§ AVAILABLE DATA
********
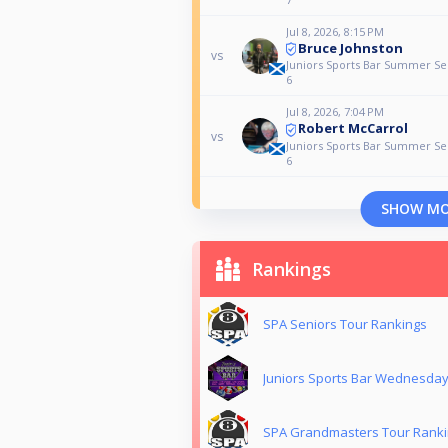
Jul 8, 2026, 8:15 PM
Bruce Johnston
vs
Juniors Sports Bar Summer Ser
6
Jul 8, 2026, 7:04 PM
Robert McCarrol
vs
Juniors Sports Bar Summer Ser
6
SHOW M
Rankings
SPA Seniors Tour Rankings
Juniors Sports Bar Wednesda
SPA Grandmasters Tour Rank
********
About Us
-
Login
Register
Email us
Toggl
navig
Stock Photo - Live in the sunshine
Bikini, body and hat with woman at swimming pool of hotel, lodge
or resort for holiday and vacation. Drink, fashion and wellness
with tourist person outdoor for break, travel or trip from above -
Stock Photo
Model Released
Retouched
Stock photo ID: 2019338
********
§ TASK REQUIREMENTS
Reproduce exactly the lines above from the line with "Bikini, body and" to the line with "Stock photo ID: 2019338", including both, and add nothing.

§ WRITTEN ANSWER
Bikini, body and hat with woman at swimming pool of hotel, lodge
or resort for holiday and vacation. Drink, fashion and wellness
with tourist person outdoor for break, travel or trip from above -
Stock Photo
Model Released
Retouched
Stock photo ID: 2019338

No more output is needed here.